EXCERPTED DATA
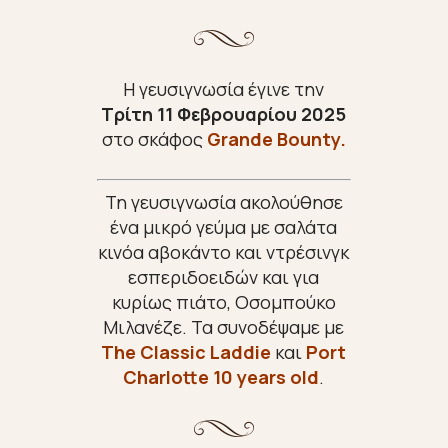
Η γευσιγνωσία έγινε
την
Τρίτη 11 Φεβρουαρίου 2025
στο σκάφος
Grande Bounty.
Τη γευσιγνωσία ακολούθησε
ένα μικρό γεύμα με σαλάτα
κινόα αβοκάντο και ντρέσινγκ
εσπεριδοειδών και για
κυρίως πιάτο, Οσομπούκο
Μιλανέζε.
Τα συνοδέψαμε με
The Classic Laddie
και
Port
Charlotte 10 years old
.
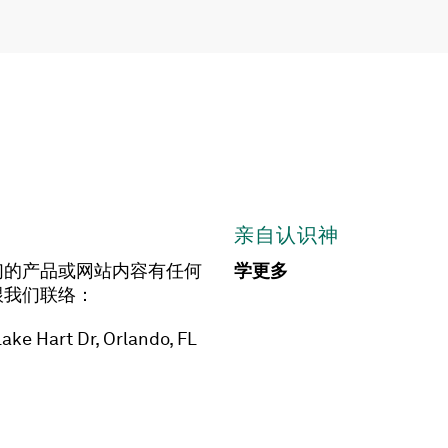
亲自认识神
们的产品或网站内容有任何
学更多
跟我们联络：
ake Hart Dr, Orlando, FL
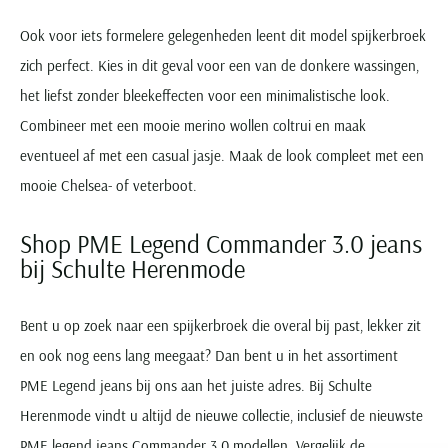
Ook voor iets formelere gelegenheden leent dit model spijkerbroek
zich perfect. Kies in dit geval voor een van de donkere wassingen,
het liefst zonder bleekeffecten voor een minimalistische look.
Combineer met een mooie merino wollen coltrui en maak
eventueel af met een casual jasje. Maak de look compleet met een
mooie Chelsea- of veterboot.
Shop PME Legend Commander 3.0 jeans
bij Schulte Herenmode
Bent u op zoek naar een spijkerbroek die overal bij past, lekker zit
en ook nog eens lang meegaat? Dan bent u in het assortiment
PME Legend jeans bij ons aan het juiste adres. Bij Schulte
Herenmode vindt u altijd de nieuwe collectie, inclusief de nieuwste
PME legend jeans Commander 3.0 modellen. Vergelijk de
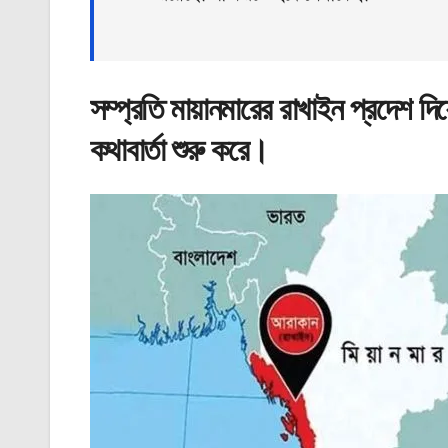
সম্প্রতি মায়ানমারের রাখাইন প্রদেশ দিয়
কথাবার্তা শুরু করে।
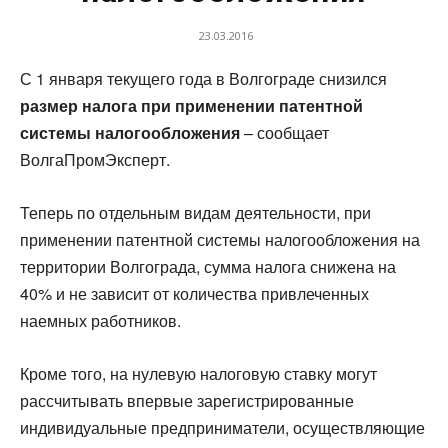
23.03.2016
С 1 января текущего года в Волгограде снизился
размер налога при применении патентной
системы налогообложения
– сообщает
ВолгаПромЭксперт.
Теперь по отдельным видам деятельности, при
применении патентной системы налогообложения на
территории Волгограда, сумма налога снижена на
40% и не зависит от количества привлеченных
наемных работников.
Кроме того, на нулевую налоговую ставку могут
рассчитывать впервые зарегистрированные
индивидуальные предприниматели, осуществляющие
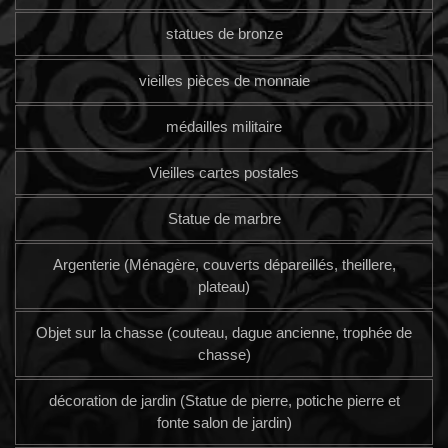
statues de bronze
vieilles pièces de monnaie
médailles militaire
Vieilles cartes postales
Statue de marbre
Argenterie (Ménagère, couverts dépareillés, theillere,
plateau)
Objet sur la chasse (couteau, dague ancienne, trophée de
chasse)
décoration de jardin (Statue de pierre, potiche pierre et
fonte salon de jardin)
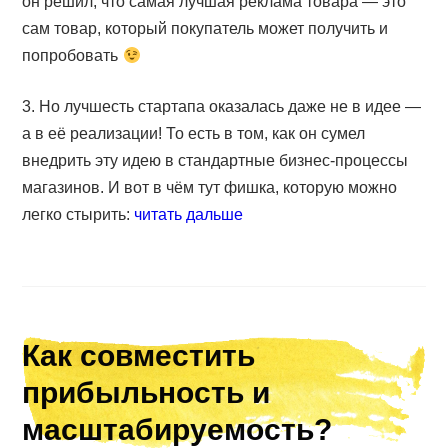
он решил, что самая лучшая реклама товара — это
сам товар, который покупатель может получить и
попробовать
3. Но лучшесть стартапа оказалась даже не в идее —
а в её реализации! То есть в том, как он сумел
внедрить эту идею в стандартные бизнес-процессы
магазинов. И вот в чём тут фишка, которую можно
легко стырить:
читать дальше
Как совместить
прибыльность и
масштабируемость?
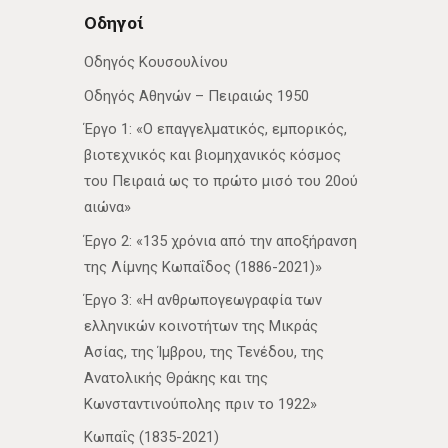
Οδηγοί
Οδηγός Κουσουλίνου
Οδηγός Αθηνών – Πειραιώς 1950
Έργο 1: «Ο επαγγελματικός, εμπορικός,
βιοτεχνικός και βιομηχανικός κόσμος
του Πειραιά ως το πρώτο μισό του 20ού
αιώνα»
Έργο 2: «135 χρόνια από την αποξήρανση
της Λίμνης Κωπαΐδος (1886-2021)»
Έργο 3: «Η ανθρωπογεωγραφία των
ελληνικών κοινοτήτων της Μικράς
Ασίας, της Ίμβρου, της Τενέδου, της
Ανατολικής Θράκης και της
Κωνσταντινούπολης πριν το 1922»
Κωπαΐς (1835-2021)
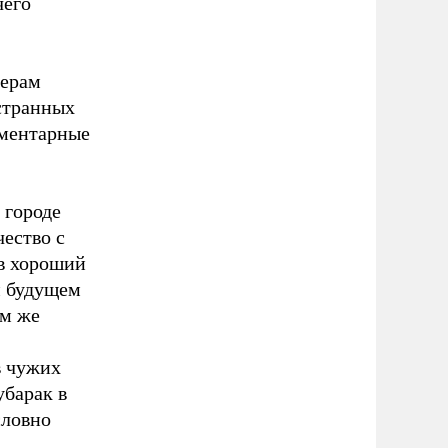
чего
жерам
остранных
ементарные
 городе
чество с
ев хороший
м будущем
ым же
в чужих
убарак в
словно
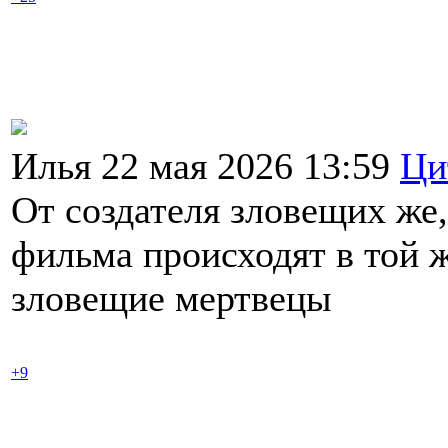
Илья 22 мая 2026 13:59
Ци
От создателя зловещих же,
фильма происходят в той ж
зловещие мертвецы
+9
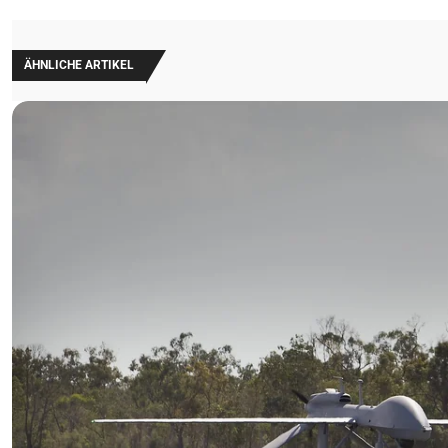
ÄHNLICHE ARTIKEL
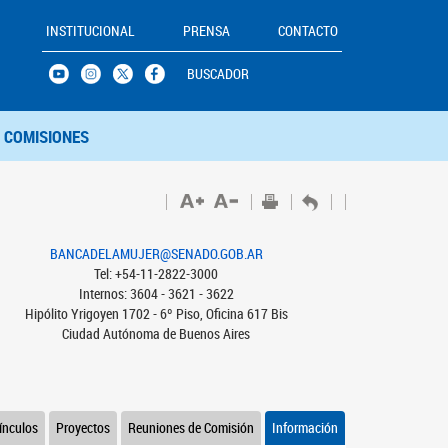
INSTITUCIONAL
PRENSA
CONTACTO
BUSCADOR
COMISIONES
BANCADELAMUJER@SENADO.GOB.AR
Tel: +54-11-2822-3000
Internos: 3604 - 3621 - 3622
Hipólito Yrigoyen 1702 - 6º Piso, Oficina 617 Bis
Ciudad Autónoma de Buenos Aires
ínculos
Proyectos
Reuniones de Comisión
Información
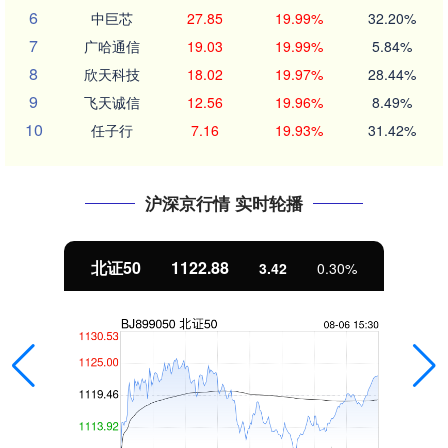
6
中巨芯
27.85
19.99%
32.20%
7
广哈通信
19.03
19.99%
5.84%
8
欣天科技
18.02
19.97%
28.44%
9
飞天诚信
12.56
19.96%
8.49%
10
任子行
7.16
19.93%
31.42%
沪深京行情 实时轮播
北证50
1122.88
3.42
0.30%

WORK TO COMPLETE
The response must consist of the entries above exactly as they stand, minus any pictures.

EXERCISE RESPONSE
Η γευσιγνωσία έγινε
την
Τρίτη 11 Φεβρουαρίου 2025
στο σκάφος
Grande Bounty.
Τη γευσιγνωσία ακολούθησε
ένα μικρό γεύμα με σαλάτα
κινόα αβοκάντο και ντρέσινγκ
εσπεριδοειδών και για
κυρίως πιάτο, Οσομπούκο
Μιλανέζε.
Τα συνοδέψαμε με
The Classic Laddie
και
Port
Charlotte 10 years old
.
亲自认识神
们的产品或网站内容有任何
学更多
跟我们联络：
ake Hart Dr, Orlando, FL
Ook voor iets formelere gelegenheden leent dit model spijkerbroek
zich perfect. Kies in dit geval voor een van de donkere wassingen,
het liefst zonder bleekeffecten voor een minimalistische look.
Combineer met een mooie merino wollen coltrui en maak
eventueel af met een casual jasje. Maak de look compleet met een
mooie Chelsea- of veterboot.
Shop PME Legend Commander 3.0 jeans
bij Schulte Herenmode
Bent u op zoek naar een spijkerbroek die overal bij past, lekker zit
en ook nog eens lang meegaat? Dan bent u in het assortiment
PME Legend jeans bij ons aan het juiste adres. Bij Schulte
Herenmode vindt u altijd de nieuwe collectie, inclusief de nieuwste
PME legend jeans Commander 3.0 modellen. Vergelijk de
সম্প্রতি মায়ানমারের রাখাইন প্রদেশ দিয়
কথাবার্তা শুরু করে।
23.03.2016
С 1 января текущего года в Волгограде снизился
размер налога при применении патентной
системы налогообложения
– сообщает
ВолгаПромЭксперт.
Теперь по отдельным видам деятельности, при
применении патентной системы налогообложения на
территории Волгограда, сумма налога снижена на
40% и не зависит от количества привлеченных
наемных работников.
Кроме того, на нулевую налоговую ставку могут
рассчитывать впервые зарегистрированные
индивидуальные предприниматели, осуществляющие
statues de bronze
vieilles pièces de monnaie
médailles militaire
Vieilles cartes postales
Statue de marbre
Argenterie (Ménagère, couverts dépareillés, theillere,
plateau)
Objet sur la chasse (couteau, dague ancienne, trophée de
chasse)
décoration de jardin (Statue de pierre, potiche pierre et
fonte salon de jardin)
он решил, что самая лучшая реклама товара — это
сам товар, который покупатель может получить и
попробовать
3. Но лучшесть стартапа оказалась даже не в идее —
а в её реализации! То есть в том, как он сумел
внедрить эту идею в стандартные бизнес-процессы
магазинов. И вот в чём тут фишка, которую можно
легко стырить:
читать дальше
Как совместить
прибыльность и
масштабируемость?
Οδηγοί
Οδηγός Κουσουλίνου
Οδηγός Αθηνών – Πειραιώς 1950
Έργο 1: «Ο επαγγελματικός, εμπορικός,
βιοτεχνικός και βιομηχανικός κόσμος
του Πειραιά ως το πρώτο μισό του 20ού
αιώνα»
Έργο 2: «135 χρόνια από την αποξήρανση
της Λίμνης Κωπαΐδος (1886-2021)»
Έργο 3: «Η ανθρωπογεωγραφία των
ελληνικών κοινοτήτων της Μικράς
Ασίας, της Ίμβρου, της Τενέδου, της
Ανατολικής Θράκης και της
Κωνσταντινούπολης πριν το 1922»
Κωπαΐς (1835-2021)
чего
жерам
остранных
ементарные
 городе
чество с
ев хороший
м будущем
ым же
в чужих
убарак в
словно
Илья 22 мая 2026 13:59
Ци
От создателя зловещих же,
фильма происходят в той ж
зловещие мертвецы
+9
ÄHNLICHE ARTIKEL
INSTITUCIONAL
PRENSA
CONTACTO
BUSCADOR
COMISIONES
BANCADELAMUJER@SENADO.GOB.AR
Tel: +54-11-2822-3000
Internos: 3604 - 3621 - 3622
Hipólito Yrigoyen 1702 - 6º Piso, Oficina 617 Bis
Ciudad Autónoma de Buenos Aires
ínculos
Proyectos
Reuniones de Comisión
Información
6
中巨芯
27.85
19.99%
32.20%
7
广哈通信
19.03
19.99%
5.84%
8
欣天科技
18.02
19.97%
28.44%
9
飞天诚信
12.56
19.96%
8.49%
10
任子行
7.16
19.93%
31.42%
沪深京行情 实时轮播
北证50
1122.88
3.42
0.30%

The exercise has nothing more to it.